Correlation Between Crypto and Digital China
Can any of the company-specific risk be diversified away by investing in both Crypto and Digital China at the same time? Although using a correlation coefficient on its own may not help to predict future stock returns, this module helps to understand the diversifiable risk of combining Crypto and Digital China into the same portfolio, which is an essential part of the fundamental portfolio management process.
By analyzing existing cross correlation between Crypto Co and Digital China Holdings, you can compare the effects of market volatilities on Crypto and Digital China and check how they will diversify away market risk if combined in the same portfolio for a given time horizon. You can also utilize pair trading strategies of matching a long position in Crypto with a short position of Digital China. Check out your portfolio center. Please also check ongoing floating volatility patterns of Crypto and Digital China.

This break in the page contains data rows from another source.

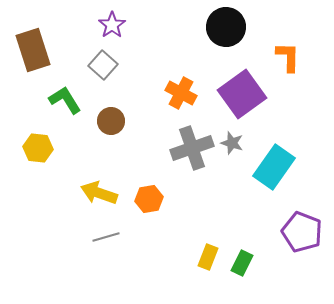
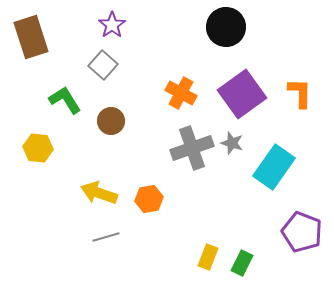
brown rectangle: moved 2 px left, 13 px up
orange L-shape: moved 12 px right, 36 px down
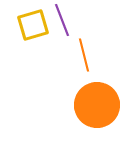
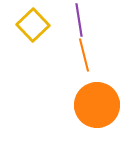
purple line: moved 17 px right; rotated 12 degrees clockwise
yellow square: rotated 28 degrees counterclockwise
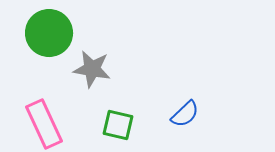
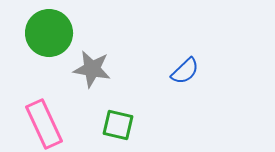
blue semicircle: moved 43 px up
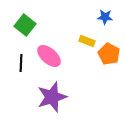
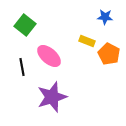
black line: moved 1 px right, 4 px down; rotated 12 degrees counterclockwise
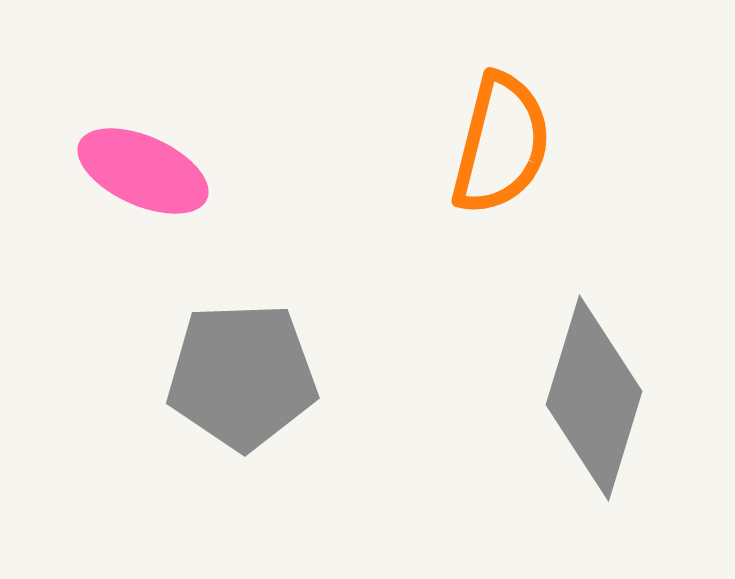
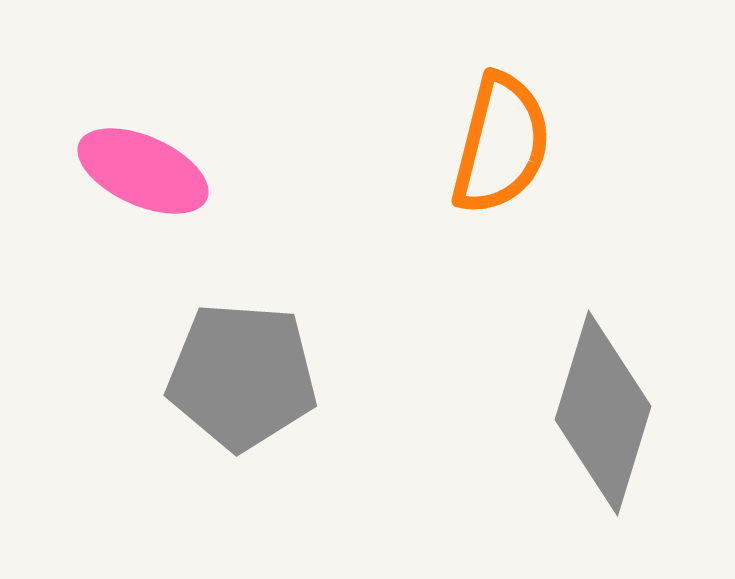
gray pentagon: rotated 6 degrees clockwise
gray diamond: moved 9 px right, 15 px down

Diversification Opportunities for Crypto and Digital China
-0.1 | Correlation Coefficient |
Good diversification
The 3 months correlation between Crypto and Digital is -0.1. Overlapping area represents the amount of risk that can be diversified away by holding Crypto Co and Digital China Holdings in the same portfolio, assuming nothing else is changed. The correlation between historical prices or returns on Digital China Holdings and Crypto is a relative statistical measure of the degree to which these equity instruments tend to move together. The correlation coefficient measures the extent to which returns on Crypto Co are associated (or correlated) with Digital China. Values of the correlation coefficient range from -1 to +1, where. The correlation of zero (0) is possible when the price movement of Digital China Holdings has no effect on the direction of Crypto i.e., Crypto and Digital China go up and down completely randomly.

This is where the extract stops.